The task:
Without including any picture, transcribe the entries below word for word.

Dataset extract:
====================

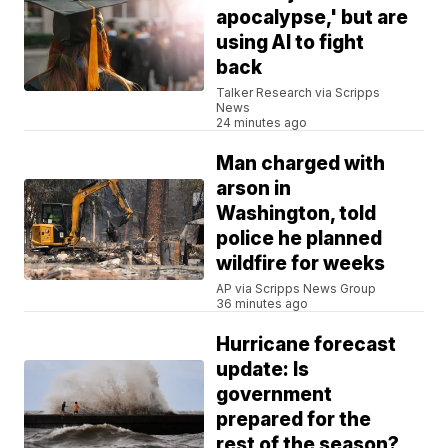
apocalypse,' but are
using AI to fight
back
Talker Research via Scripps
News
24 minutes ago
Man charged with
arson in
Washington, told
police he planned
wildfire for weeks
AP via Scripps News Group
36 minutes ago
Hurricane forecast
update: Is
government
prepared for the
rest of the season?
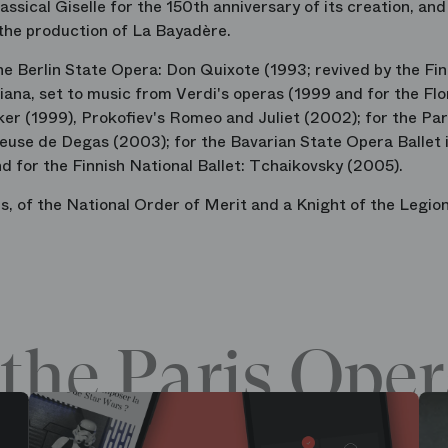
ssical Giselle for the 150th anniversary of its creation, and
 the production of La Bayadère.
e Berlin State Opera: Don Quixote (1993; revived by the Fin
diana, set to music from Verdi's operas (1999 and for the Fl
er (1999), Prokofiev's Romeo and Juliet (2002); for the Par
euse de Degas (2003); for the Bavarian State Opera Ballet 
d for the Finnish National Ballet: Tchaikovsky (2005).
, of the National Order of Merit and a Knight of the Legion
the Paris Oper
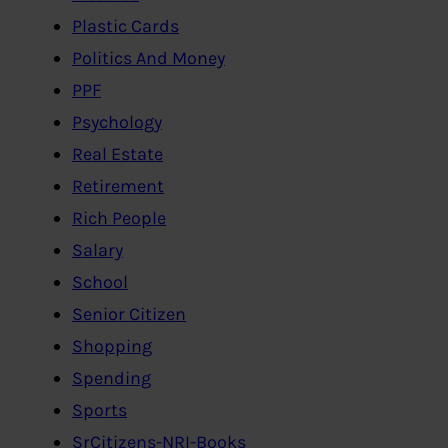
Plastic Cards
Politics And Money
PPF
Psychology
Real Estate
Retirement
Rich People
Salary
School
Senior Citizen
Shopping
Spending
Sports
SrCitizens-NRI-Books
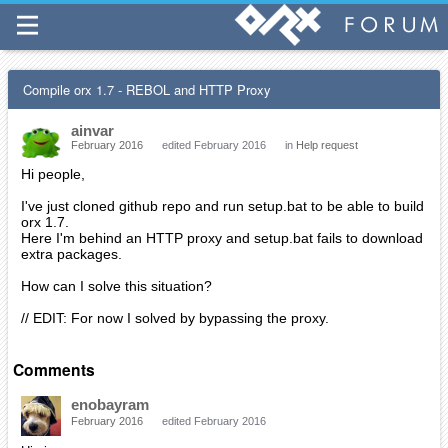
Compile orx 1.7 - REBOL and HTTP Proxy
ainvar
February 2016
edited February 2016
in
Help request
Hi people,
I've just cloned github repo and run setup.bat to be able to build
orx 1.7.
Here I'm behind an HTTP proxy and setup.bat fails to download
extra packages.
How can I solve this situation?
// EDIT: For now I solved by bypassing the proxy.
Comments
enobayram
February 2016
edited February 2016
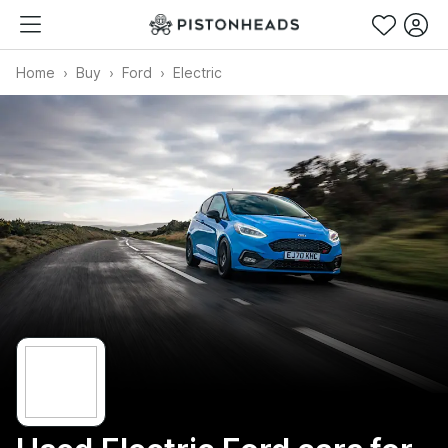
Home
Buy
Ford
Electric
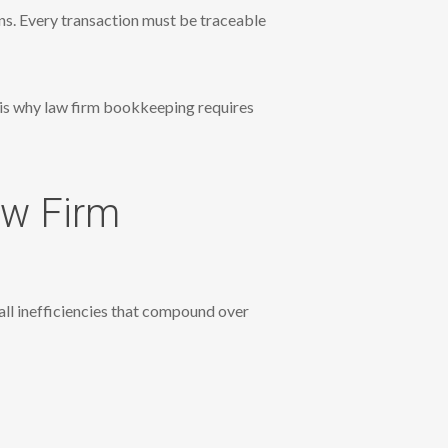
ons. Every transaction must be traceable
s is why law firm bookkeeping requires
aw Firm
ll inefficiencies that compound over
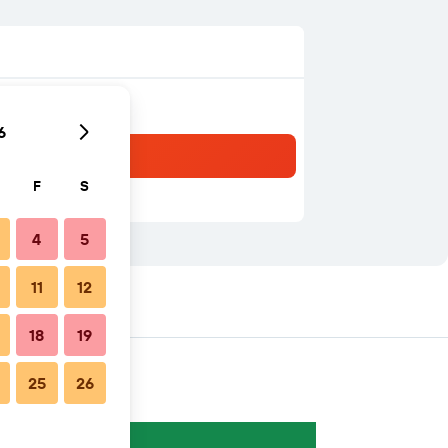
6
F
S
4
5
11
12
18
19
25
26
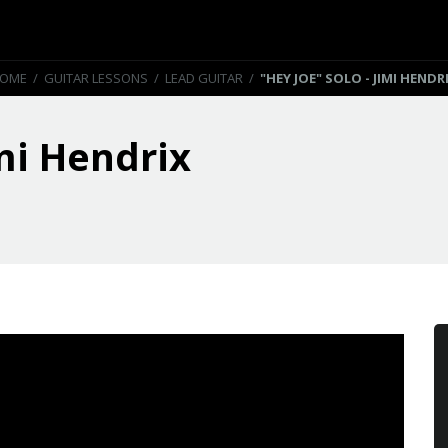
OME
/
GUITAR LESSONS
/
LEAD GUITAR
/
"HEY JOE" SOLO - JIMI HENDR
imi Hendrix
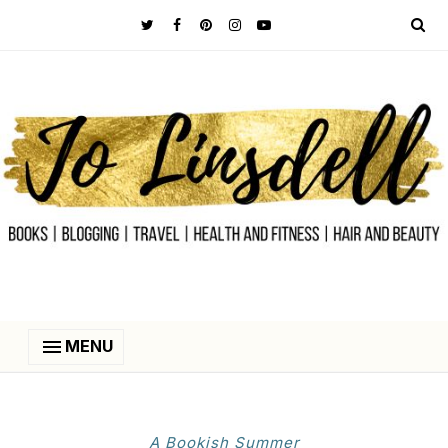
MENU
A Bookish Summer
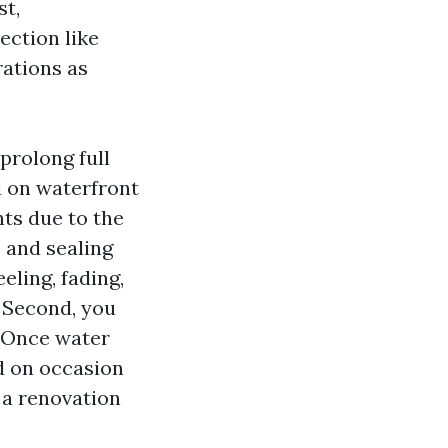
st,
section like
ations as
prolong full
ed on waterfront
ts due to the
 and sealing
eling, fading,
. Second, you
. Once water
d on occasion
 a renovation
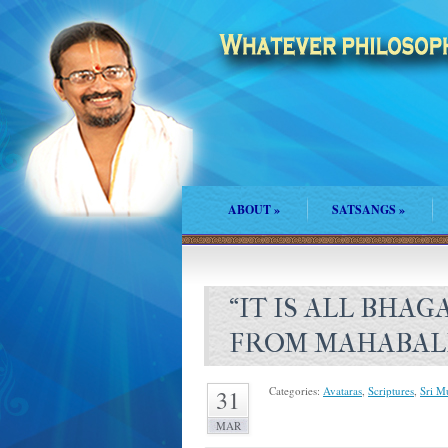
ABOUT
»
SATSANGS
»
“IT IS ALL BHAG
FROM MAHABALI
Categories:
Avataras
,
Scriptures
,
Sri M
31
MAR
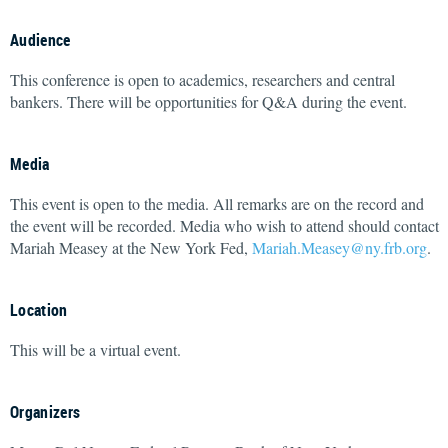
Audience
This conference is open to academics, researchers and central
bankers. There will be opportunities for Q&A during the event.
Media
This event is open to the media. All remarks are on the record and
the event will be recorded. Media who wish to attend should contact
Mariah Measey at the New York Fed,
Mariah.Measey@ny.frb.org
.
Location
This will be a virtual event.
Organizers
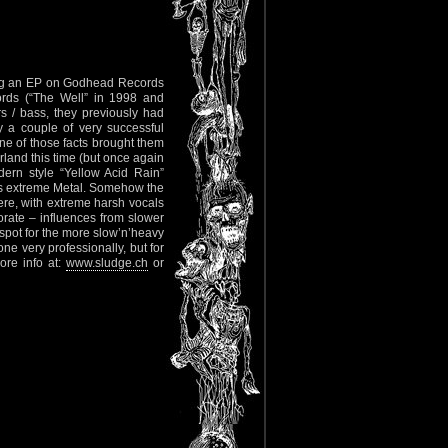
wing an EP on Godhead Records
ords (“The Well” in 1998 and
s / bass, they previously had
 a couple of very successful
e of those facts brought them
rland this time (but once again
ern style “Yellow Acid Rain”
ays extreme Metal. Somehow the
ere, with extreme harsh vocals
orate – influences from slower
spot for the more slow’n’heavy
ne very professionally, but for
ore info at:
www.sludge.ch
or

====================

Written reply:
apocalypse,' but are
using AI to fight
back
Talker Research via Scripps
News
24 minutes ago
Man charged with
arson in
Washington, told
police he planned
wildfire for weeks
AP via Scripps News Group
36 minutes ago
Hurricane forecast
update: Is
government
prepared for the
rest of the season?
ssical Giselle for the 150th anniversary of its creation, and
 the production of La Bayadère.
e Berlin State Opera: Don Quixote (1993; revived by the Fin
diana, set to music from Verdi's operas (1999 and for the Fl
er (1999), Prokofiev's Romeo and Juliet (2002); for the Par
euse de Degas (2003); for the Bavarian State Opera Ballet 
d for the Finnish National Ballet: Tchaikovsky (2005).
, of the National Order of Merit and a Knight of the Legion
the Paris Oper
Plastic Cards
Politics And Money
PPF
Psychology
Real Estate
Retirement
Rich People
Salary
School
Senior Citizen
Shopping
Spending
Sports
SrCitizens-NRI-Books
Compile orx 1.7 - REBOL and HTTP Proxy
ainvar
February 2016
edited February 2016
in
Help request
Hi people,
I've just cloned github repo and run setup.bat to be able to build
orx 1.7.
Here I'm behind an HTTP proxy and setup.bat fails to download
extra packages.
How can I solve this situation?
// EDIT: For now I solved by bypassing the proxy.
Comments
enobayram
February 2016
edited February 2016
Home
Buy
Ford
Electric
ons. Every transaction must be traceable
s is why law firm bookkeeping requires
aw Firm
ll inefficiencies that compound over
6
F
S
4
5
11
12
18
19
25
26
OME
/
GUITAR LESSONS
/
LEAD GUITAR
/
"HEY JOE" SOLO - JIMI HENDR
imi Hendrix
MENU
A Bookish Summer
st,
section like
ations as
prolong full
ed on waterfront
ts due to the
 and sealing
eling, fading,
. Second, you
. Once water
d on occasion
 a renovation
ABOUT
»
SATSANGS
»
“IT IS ALL BHAG
FROM MAHABALI
Categories:
Avataras
,
Scriptures
,
Sri M
31
MAR
Audience
This conference is open to academics, researchers and central
bankers. There will be opportunities for Q&A during the event.
Media
This event is open to the media. All remarks are on the record and
the event will be recorded. Media who wish to attend should contact
Mariah Measey at the New York Fed,
Mariah.Measey@ny.frb.org
.
Location
This will be a virtual event.
Organizers
wing an EP on Godhead Records
ords (“The Well” in 1998 and
s / bass, they previously had
 a couple of very successful
e of those facts brought them
rland this time (but once again
ern style “Yellow Acid Rain”
ays extreme Metal. Somehow the
ere, with extreme harsh vocals
orate – influences from slower
spot for the more slow’n’heavy
ne very professionally, but for
ore info at:
www.sludge.ch
or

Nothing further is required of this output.